There were two things I never experienced knowingly until I went to college: fake butter, and fake maple syrup. Furthermore, whether you call them pancakes, griddle cakes, flapjacks, or hot cakes, most of us share the same image of this popular American breakfast dish. This was not the case for me.
We called them pancakes. We ate them for breakfast. But in fact, I grew up eating crepes. My grandmother learned to make them for my French grandfather; my father took over the tradition, and today for the first time in quite a while, I am returning to it. I haven’t made crepes in ages, but yesterday the craving took me over, and I realized that the “pancakes” that were commonplace in my household were foreign to my children.
Don’t get me wrong, I enjoy a good American pancake! We make them all the time with variation: whole wheat, buttermilk, cornmeal, white light & fluffy, and so on and so forth. Growing up, eating thick pancakes was a novelty, in which we would daringly engage at a diner (almost always disappointing), or at a friend’s house where the concept of chocolate chip pancakes or pancakes from a box was an uncontemplatable yet delicious sin. But back to the real story…

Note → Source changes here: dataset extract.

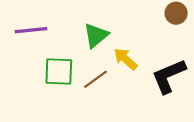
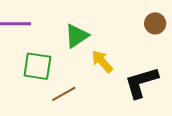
brown line: (96, 79) -> (64, 94), moved

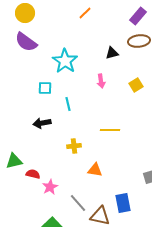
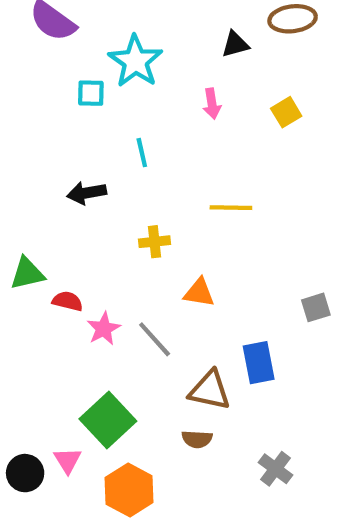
cyan square: (45, 88) -> (91, 93), moved
gray line: (78, 203) -> (155, 339), moved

There was never a recipe. We learned by watching the various ingredients go into the blender, and we appreciated the results with the first bite from that thin little pancake with the perfect balance of creamy tenderness and golden crispiness. My grandmother wielded two small non-stick skillets in her house and she would make crepes in tandem. My father’s pan of choice, and mine as well, is a low-lipped cast iron frying pan, perfectly seasoned, never washed, and used exclusively for crepes.
The tradition, however, was the same in both households. Crepes in my family are served fresh and hot, and eaten right away while they are still at their most delicious. Whether we were offered “pancakes” for breakfast or we requested them, the system worked as follows: The quickest child would claim the first pancake, even with the knowledge that sometimes the first one would not be sheer perfection while the pan temperature was adjusted and the cast iron fine tuned its seasoning with the current flame. The claim was staked by simply shouting “I get first!” In turn, someone would call second, and the last child (there were three of us), would obviously be third. At my grandmother’s, she would make crepes just for us, perhaps eating one for herself at the end. When my dad made crepes, he worked furiously providing crepe after crepe, with my mom in fourth place, and my dad eating his fill only if there was a lull in the lineup or if we had all eaten our fill.
It wasn’t that we each ate in isolation. The flurry of activity in the kitchen meant that we essentially ate together, moving from table to the serving lineup and back again, keeping our place and the system running smoothly, with only occasional arguments about who was next.
Looking at recipes and uses for traditional French crepes, there is no doubt that our crepes and how we eat them have been hybridized. I am not afraid to add a hint of vanilla extract and a pinch of salt to my recipe. We enjoy them ladled with melted butter and authentic maple syrup. Bon appetit!